Vadim Mozyrsky and Meghan Moyer Are Neck and Neck in Multnomah County District 1 Race

The two are likely to face each other again in a runoff election in November.

Meghan Moyer (Whitney McPhie)

Update, 5:30 pm Friday, May 24: With all but a handful of ballots counted, Meghan Moyer and Vadim Mozyrsky have both secured places in the November runoff. In later returns, which skew left, Moyer surged to a 6-point lead over Mozyrsky. Moyer won 47% of the vote; Mozyrsky received 39.5%. Read the latest update in Multnomah County races.

Original post, 8:20 pm Tuesday, May 21: Vadim Mozyrsky and Meghan Moyer are neck and neck in the race for Multnomah County commissioner in District 1. Administrative law judge Mozyrsky has received 42% of the vote, while Moyer, the policy director for Disability Rights Oregon, has received 44%, according to early returns on Tuesday evening.

If those results hold, it’s likely Mozyrsky and Moyer will face off in a runoff election in November.
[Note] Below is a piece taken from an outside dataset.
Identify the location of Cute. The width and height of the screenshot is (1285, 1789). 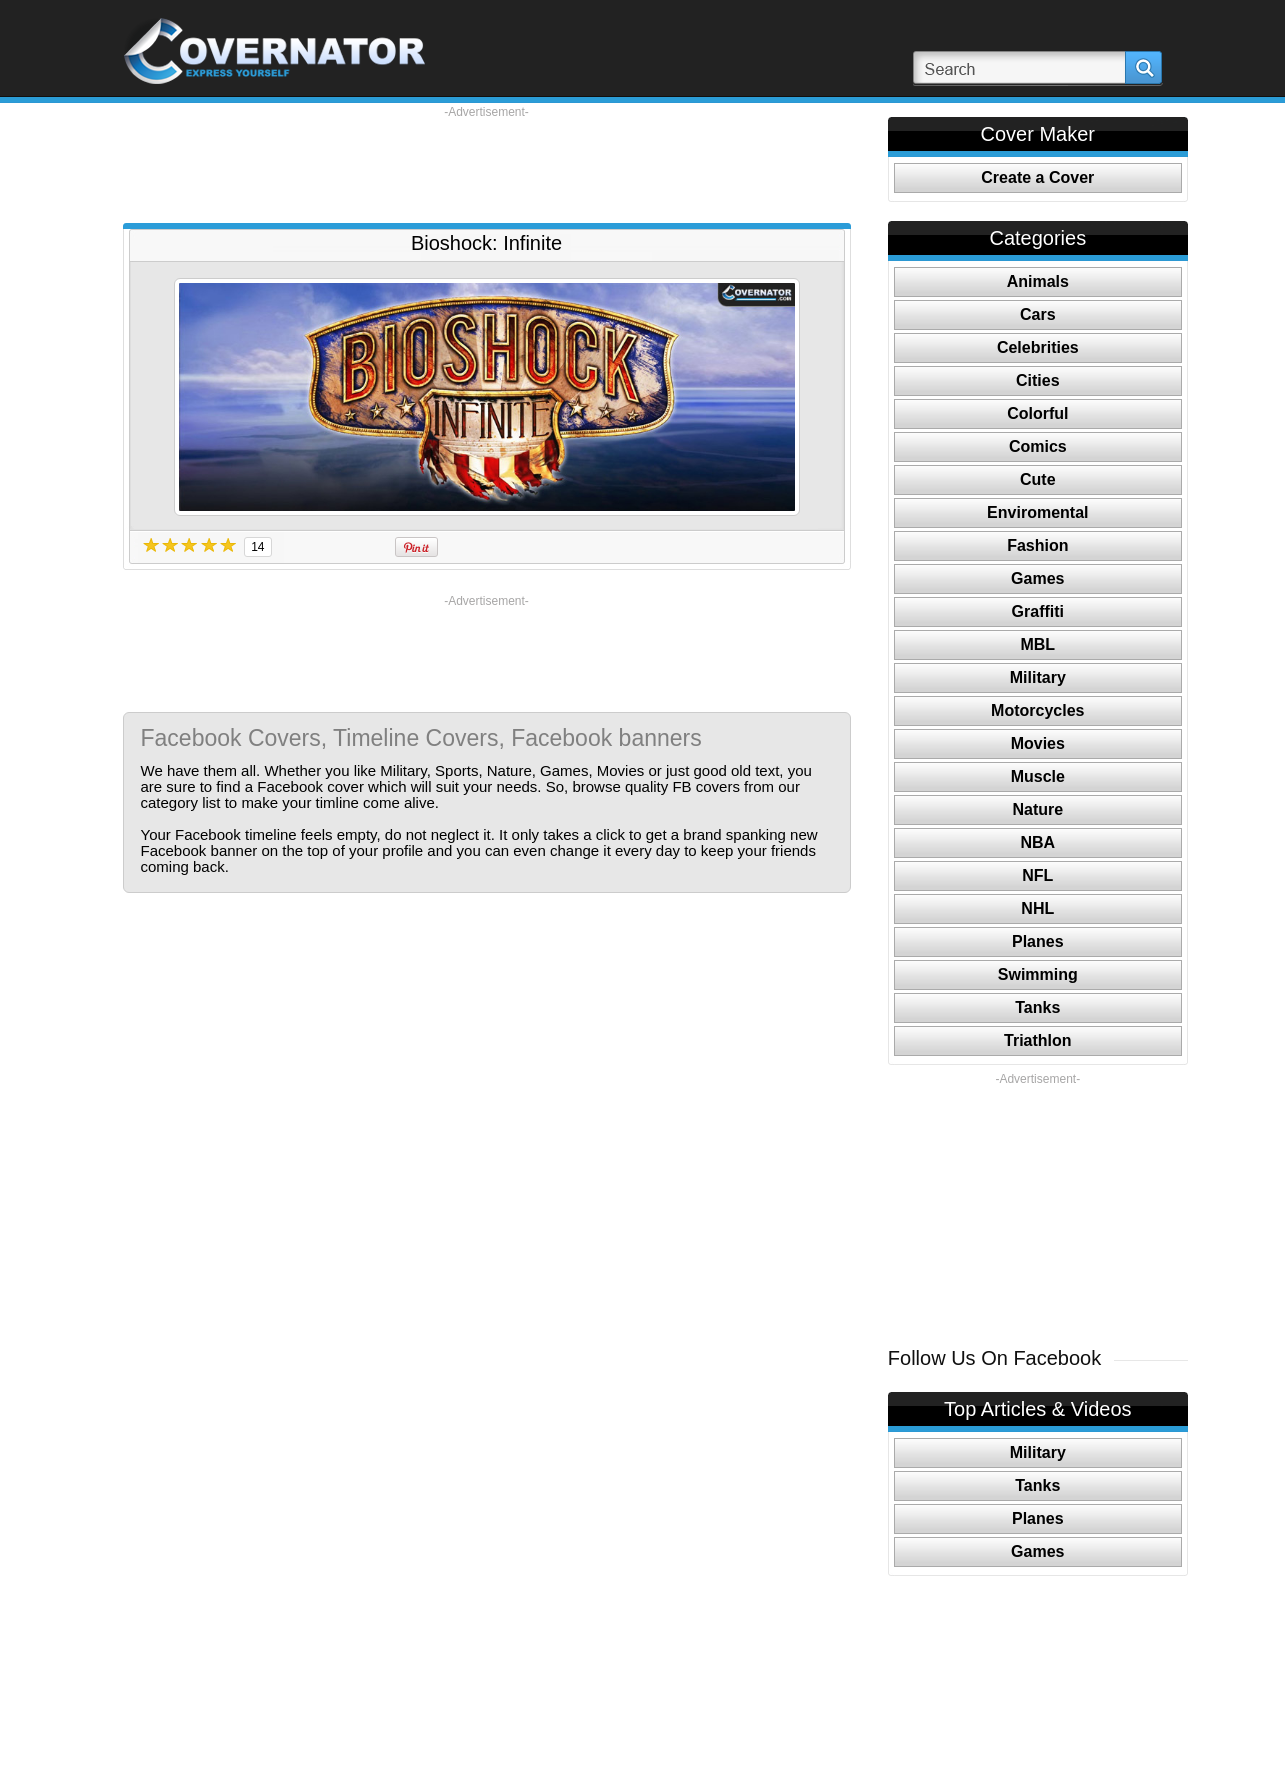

With a number of low-profile candidates garnering a couple of percentage points of vote each, it will be difficult for either Moyer or Mozyrsky to cross the 50%-plus-1 threshold needed to win the race outright.

Whoever wins will succeed County Commissioner Sharon Meieran, who is finishing up her second and final term as District 1 commissioner. The district spans the west side of Portland and includes a small chunk of inner Southeast.
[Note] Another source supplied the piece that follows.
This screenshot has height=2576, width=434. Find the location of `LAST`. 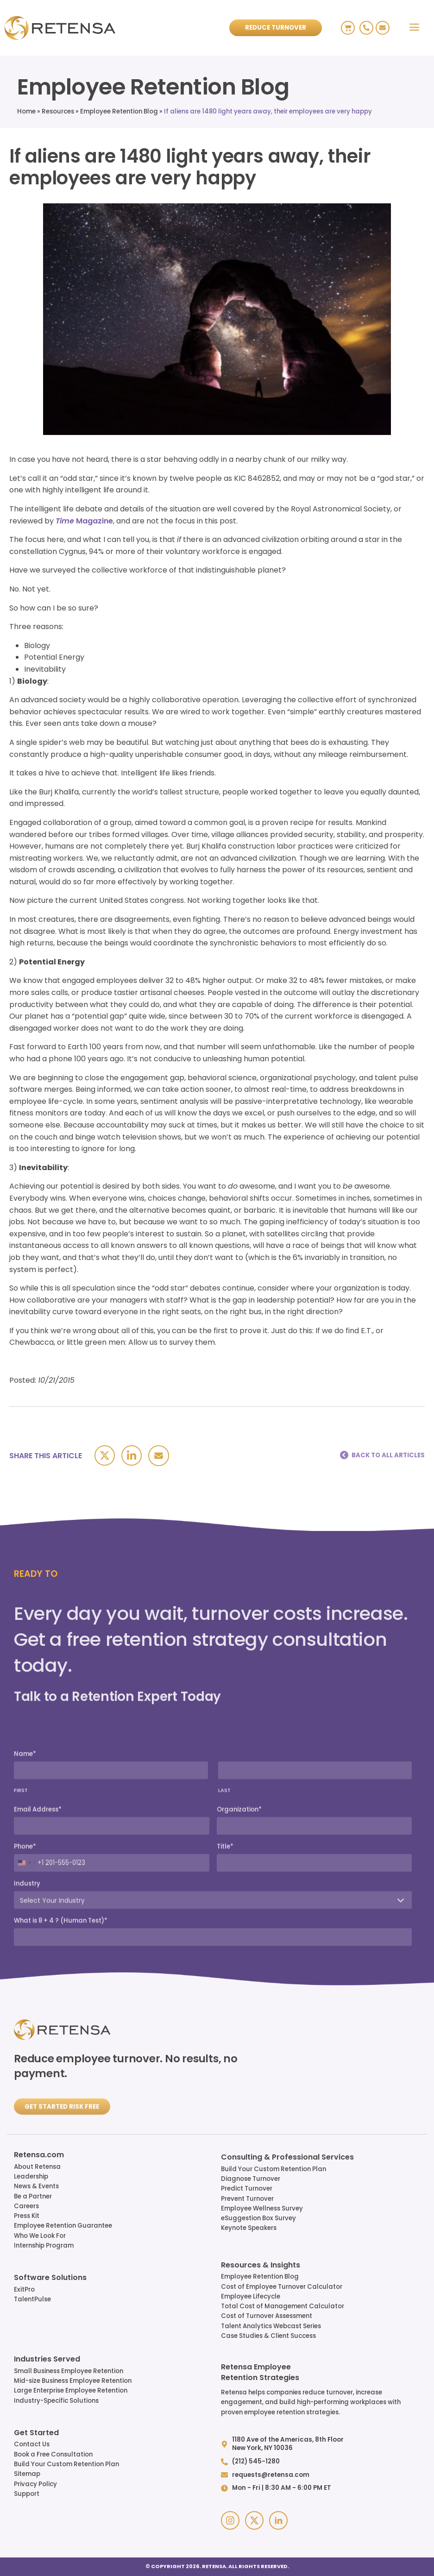 LAST is located at coordinates (224, 1967).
At the Hoxton Hotel in Old Town, supporters of three candidates on the Multnomah County ballot—district attorney candidate Nathan Vasquez, Mozyrsky, and Multnomah County District 2 candidate Jessie Burke—gathered with drinks in hand. Ten minutes prior to the first election results, each of the three candidates spoke.

“A lot of people are concerned about public safety. A lot of personal stories of tragedy. But the one refrain that I kept hearing a lot about, is that our city and county are not listening to us. That we are taxpayers, residents, rolling up our sleeves to help, but no one is listening,” Mozyrsky said. “We have three candidates in this room that been have listening for a long time.”
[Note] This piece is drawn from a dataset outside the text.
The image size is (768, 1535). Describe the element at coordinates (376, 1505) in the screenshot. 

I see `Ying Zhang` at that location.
As an administrative law judge, Mozyrsky tends toward moderate, business-friendly politics. He ran for Portland City Council in 2022 and didn’t make it past the primary, but his support for police and promises to crack down on homeless camping landed him support from real estate brokers and top Portland businesses.

Moyer is the more progressive of the two candidates, nabbing endorsements from former Gov. Kate Brown, Oregon’s chapter of the Sierra Club, and the Portland Association of Teachers. Her campaign emphasizes affordable housing and behavioral health services.

At her election party at the Lucky Lab Pub House, Moyer said after preliminary returns came in: “We can do better and we don’t have to lose our compassion in order to fix our problems.”

The next closest candidate in early returns was Margot Wheeler, with just shy of 6% of the vote. So the race is between Mozyrsky and Moyer.